Эта жуткая комедия длилась сто семьдесят четыре дня. Сто семьдесят четыре дня настоящей тюрьмы… хотя нет, на шестнадцать дней меньше. Однажды она разбудила меня среди ночи. Перед домом стояла машина. Мы ехали около часа и наконец остановились возле какой-то мельницы. Я думала, это просто передышка в пути, но нет, это была конечная цель нашего путешествия. Она хотела, чтобы я пожила на свежем воздухе. Место, конечно, не первый сорт, но для „ее малыша“ это будет полезно. Внутри была кухня и большая общая комната во всю длину мельницы. Отгороженный уголок для мытья. И маленькая спальня. Помещения в подвале — пыльные, заваленные старыми жерновами — выглядели совсем нежилыми. Я очень удивилась: зачем мы сюда приехали?
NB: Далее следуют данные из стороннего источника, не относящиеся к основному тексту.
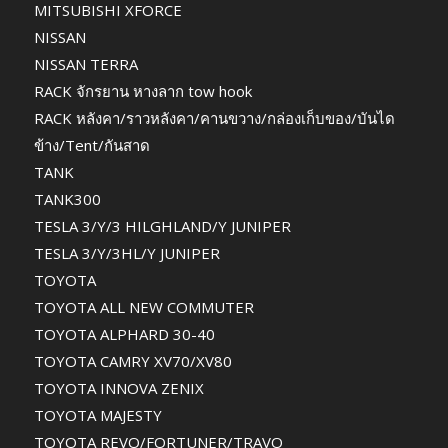
MITSUBISHI XFORCE
NISSAN
NISSAN TERRA
RACK จักรยาน หางลาก tow hook
RACK หลังคา/ราวหลังคา/คานขวาง/กล่องเก็บของ/บันได
ข้าง/Tent/กันสาด
TANK
TANK300
TESLA 3/Y/3 HILGHLAND/Y JUNIPER
TESLA 3/Y/3HL/Y JUNIPER
TOYOTA
TOYOTA ALL NEW COMMUTER
TOYOTA ALPHARD 30-40
TOYOTA CAMRY XV70/XV80
TOYOTA INNOVA ZENIX
TOYOTA MAJESTY
TOYOTA REVO/FORTUNER/TRAVO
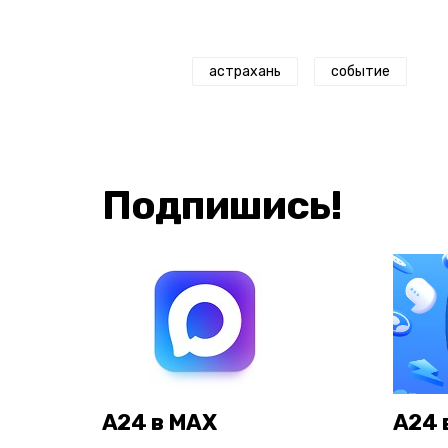
астрахань
событие
Подпишись!
А24 в MAX
А24 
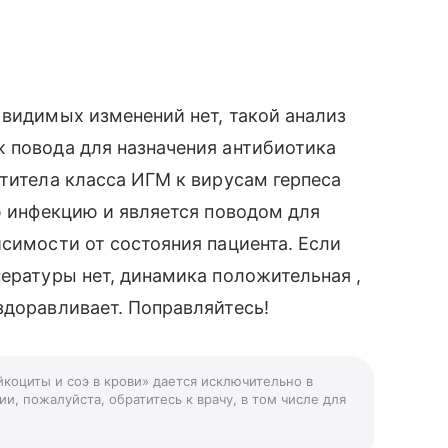
 видимых изменений нет, такой анализ
 повода для назначения антибиотика
нтитела класса ИГМ к вирусам герпеса
ую инфекцию и является поводом для
исимости от состояния пациента. Если
пературы нет, динамика положительная ,
здоравливает. Поправляйтесь!
коциты и соэ в крови» дается исключительно в
и, пожалуйста, обратитесь к врачу, в том числе для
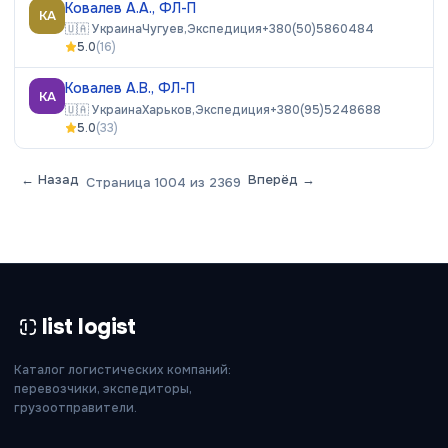
Ковалев А.А., ФЛ-П
КА
🇺🇦
Украина
Чугуев,
Экспедиция
+380(50)5860484
5.0
(
16
)
Ковалев А.В., ФЛ-П
КА
🇺🇦
Украина
Харьков,
Экспедиция
+380(95)5248688
5.0
(
33
)
← Назад
Вперёд →
Страница
1004
из
2369
list logist
Каталог логистических компаний:
перевозчики, экспедиторы,
грузоотправители.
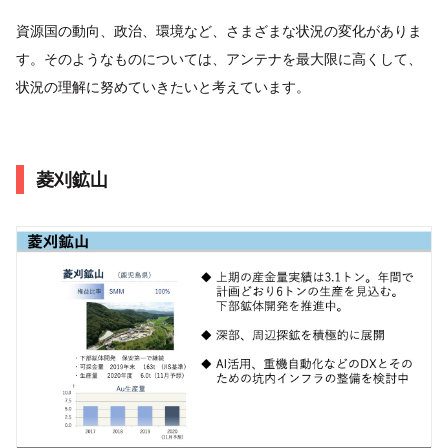
資源国の動向、政治、環境など、さまざまな状況の変化がありま
す。そのようなものについては、アンテナを最大限に高くして、
状況の理解に努めていきたいと考えています。
菱刈鉱山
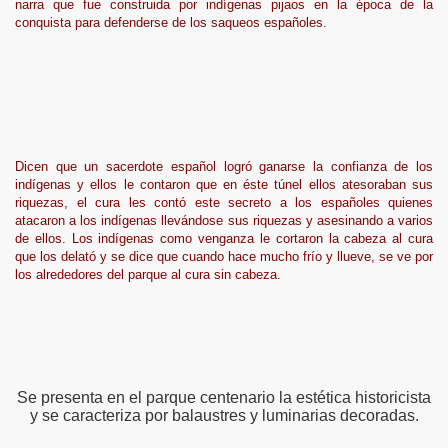
narra que fue construida por indígenas pijaos en la época de la
conquista para defenderse de los saqueos españoles.
Dicen que un sacerdote español logró ganarse la confianza de los
indígenas y ellos le contaron que en éste túnel ellos atesoraban sus
riquezas, el cura les contó este secreto a los españoles quienes
atacaron a los indígenas llevándose sus riquezas y asesinando a varios
de ellos. Los indígenas como venganza le cortaron la cabeza al cura
que los delató y se dice que cuando hace mucho frío y llueve, se ve por
los alrededores del parque al cura sin cabeza.
Se presenta en el parque centenario la estética historicista
y se caracteriza por balaustres y luminarias decoradas.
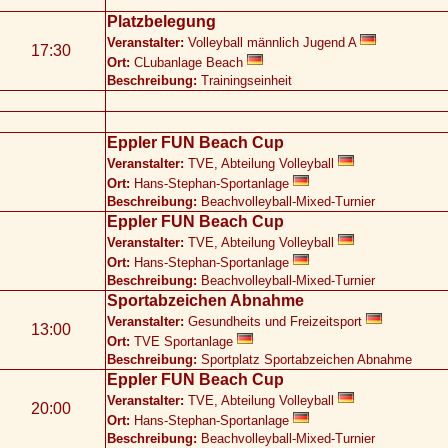
Platzbelegung
Veranstalter:
Volleyball männlich Jugend A
17:30
Ort:
CLubanlage Beach
Beschreibung:
Trainingseinheit
Eppler FUN Beach Cup
Veranstalter:
TVE, Abteilung Volleyball
Ort:
Hans-Stephan-Sportanlage
Beschreibung:
Beachvolleyball-Mixed-Turnier
Eppler FUN Beach Cup
Veranstalter:
TVE, Abteilung Volleyball
Ort:
Hans-Stephan-Sportanlage
Beschreibung:
Beachvolleyball-Mixed-Turnier
Sportabzeichen Abnahme
Veranstalter:
Gesundheits und Freizeitsport
13:00
Ort:
TVE Sportanlage
Beschreibung:
Sportplatz Sportabzeichen Abnahme
Eppler FUN Beach Cup
Veranstalter:
TVE, Abteilung Volleyball
20:00
Ort:
Hans-Stephan-Sportanlage
Beschreibung:
Beachvolleyball-Mixed-Turnier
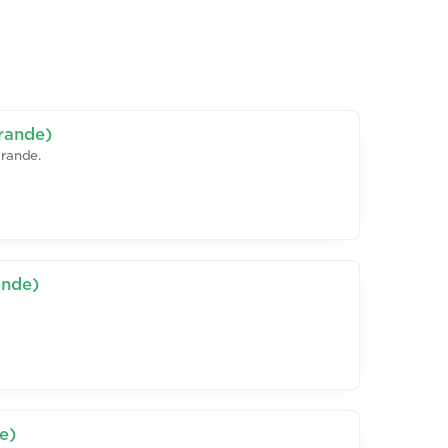
rande)
rande.
ande)
e)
Какая-то грязная мельница без всяких удобств. Но зато теперь я могла гулять. И сразу почувствовала прилив сил. Целые дни я проводила на воздухе. Стоял конец марта, природа уже начинала пробуждаться от зимней спячки. Я носила с собой альбом для набросков и уголь. Мало-помалу ко мне приходило вдохновение. Я наслаждалась прогулками в одиночестве — если не считать Альто, всюду бегавшего за мной по пятам. Сама мадам М. никогда и носа не высовывала наружу. Целые дни проводила на стуле у окна, решая кроссворды. Сидела застывшая, напряженная, испуганно вздрагивая от малейшего шороха. Я понимала: она боится, что нас здесь обнаружат. Понимала и еще кое-что: она боится, что я сбегу. По правде говоря, мне страшно хотелось сбежать. Но я была уже на восьмом месяце. Далеко не убежишь. Да и куда? Идти вдоль речки в поисках кого-то, кто мне поможет исчезнуть, было очень рискованно. К тому же теперь я хорошо ее знала. Если мы здесь поселились, то уж будьте уверены — на десять километров вокруг никто не жил.